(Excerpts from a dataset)
○ ○ ○ ○ ○
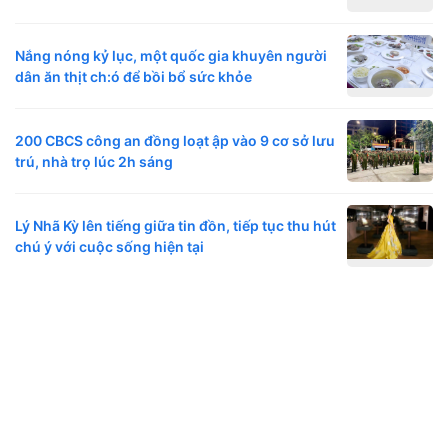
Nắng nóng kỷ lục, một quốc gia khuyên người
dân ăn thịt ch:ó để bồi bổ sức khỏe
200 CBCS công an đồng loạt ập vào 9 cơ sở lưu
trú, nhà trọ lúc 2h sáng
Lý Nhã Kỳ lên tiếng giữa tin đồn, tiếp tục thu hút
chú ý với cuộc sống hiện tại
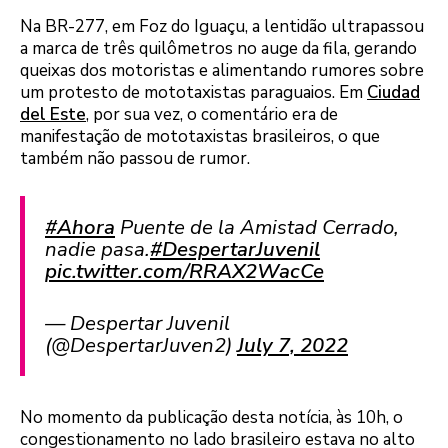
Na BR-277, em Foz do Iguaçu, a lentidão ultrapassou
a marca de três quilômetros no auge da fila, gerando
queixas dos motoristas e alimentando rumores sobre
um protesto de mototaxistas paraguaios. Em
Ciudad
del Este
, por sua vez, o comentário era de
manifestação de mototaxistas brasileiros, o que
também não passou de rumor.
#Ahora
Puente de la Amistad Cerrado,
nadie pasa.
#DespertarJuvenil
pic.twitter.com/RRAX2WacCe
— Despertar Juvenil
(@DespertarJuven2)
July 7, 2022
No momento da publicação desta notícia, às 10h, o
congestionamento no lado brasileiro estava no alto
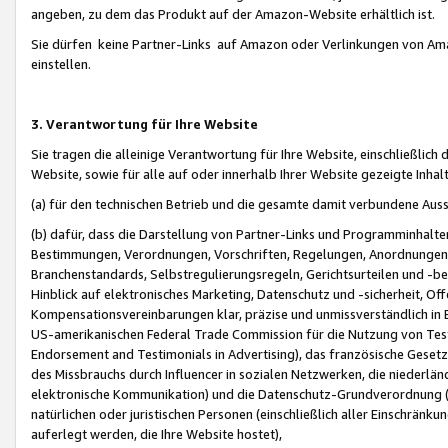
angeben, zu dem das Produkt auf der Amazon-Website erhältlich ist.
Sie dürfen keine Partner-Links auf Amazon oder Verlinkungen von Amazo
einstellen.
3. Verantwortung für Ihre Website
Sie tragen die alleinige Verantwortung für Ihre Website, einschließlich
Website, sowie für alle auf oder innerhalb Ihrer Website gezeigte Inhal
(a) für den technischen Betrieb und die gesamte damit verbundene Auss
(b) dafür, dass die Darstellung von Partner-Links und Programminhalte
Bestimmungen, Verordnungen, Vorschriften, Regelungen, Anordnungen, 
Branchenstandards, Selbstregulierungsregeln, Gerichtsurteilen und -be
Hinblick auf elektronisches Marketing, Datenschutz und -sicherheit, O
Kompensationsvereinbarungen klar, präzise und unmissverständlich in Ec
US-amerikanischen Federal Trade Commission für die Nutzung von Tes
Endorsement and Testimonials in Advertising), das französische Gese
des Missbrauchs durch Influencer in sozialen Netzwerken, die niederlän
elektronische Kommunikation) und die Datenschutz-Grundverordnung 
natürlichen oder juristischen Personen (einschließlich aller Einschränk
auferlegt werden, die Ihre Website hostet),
○ ○ ○ ○ ○
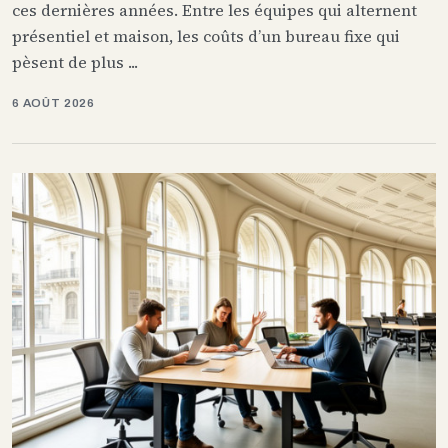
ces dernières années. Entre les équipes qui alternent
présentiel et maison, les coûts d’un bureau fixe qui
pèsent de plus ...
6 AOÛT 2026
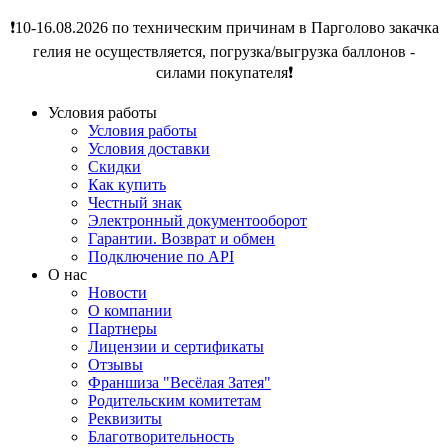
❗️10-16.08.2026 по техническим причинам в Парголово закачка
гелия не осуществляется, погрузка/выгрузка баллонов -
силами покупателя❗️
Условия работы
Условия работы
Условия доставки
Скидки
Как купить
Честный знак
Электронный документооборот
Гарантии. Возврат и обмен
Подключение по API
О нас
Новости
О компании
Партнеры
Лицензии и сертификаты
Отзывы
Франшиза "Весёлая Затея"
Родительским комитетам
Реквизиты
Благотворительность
○ ○ ○ ○ ○
* [Your goal]
Answer with one number, namely the count of lines in the entries that include the word "Website".

* [Answer area]
5